Jazz keyboard great Chick Corea has played thousands of performances
in dozens of different bands and groupings over a career spanning some
four decades. His longtime engineer Bernie Kirsh says, “We don’t
do anything very elaborate [for archiving the shows]. The live
performances are basically just stereo DAT; years earlier, they were
just cassette. Normally, rather than go through the mixer, I just put
up a couple of mics because what the [soundboard mix] usually tells you
is what is being changed in the room so that it sounds right
coming out of the speakers. Generally, we found it’s better to just
pick up a couple of mics.”

Kirsh’s mics of choice for that purpose are the ol’ reliable: Shure
57s. “I place them by the mixer usually, assuming that’s
convenient; just an X-Y pair usually, based on the space available and
where it is in the hall,” he says. “The good thing about
57s is they tend to take the room out of the equation. If you use
condenser mics [as opposed to dynamic mics], then you’re more reliant
on the acoustics of the room, and when you’re going from place to place
[for gigs], it’s much easier not to rely on that because there’s no
guarantee you’re going to get a perfect acoustic environment.

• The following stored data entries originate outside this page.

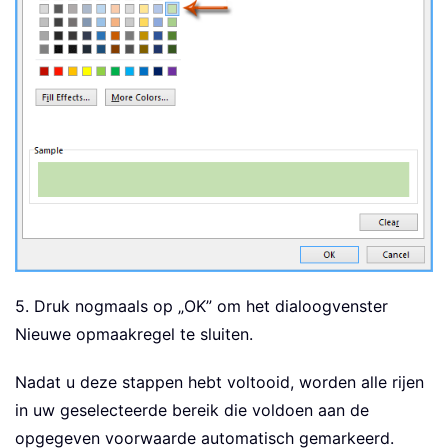
5. Druk nogmaals op „OK” om het dialoogvenster
Nieuwe opmaakregel te sluiten.
Nadat u deze stappen hebt voltooid, worden alle rijen
in uw geselecteerde bereik die voldoen aan de
opgegeven voorwaarde automatisch gemarkeerd.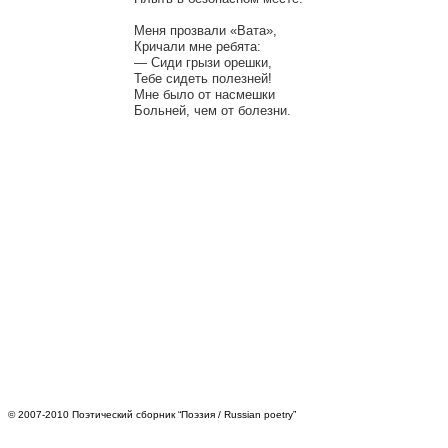
Меня прозвали «Вата»,

Кричали мне ребята:

— Сиди грызи орешки,

Тебе сидеть полезней!

Мне было от насмешки

© 2007-2010 Поэтический сборник “Поэзия / Russian poetry”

The
purpose of these recordings is to hear the music, to be able to review
the performance, maybe hear some new ideas that occur within the
improvisations. They’re not meant to be released.”

In fact, for Corea’s most recent live album — the amazing
two-CD Rendezvous in New York, which features him playing at the
Blue Note in duets (with Bobby McFerrin, Gary Burton and Gonzalo
Rubalcaba), trios, his Akoustic Band and with Origin — was
recorded DSD using a pair of DAWs based on Merging Technologies’
Pyramix systems; the December 2001 concerts were the first 16-track
recordings of that type. Clark Germain engineered and Kirsh mixed the
tapes at Media Hyperium Studio in Torrance, Calif. Currently, Kirsh is
working on a surround video taken from the Blue Note shows (which
celebrated Corea’s 60th birthday) and on a series of individual CDs
featuring each lineup from the weeklong celebration. Kirsh is mixing
those on the Yamaha 02R96 at Corea’s home studio in Florida.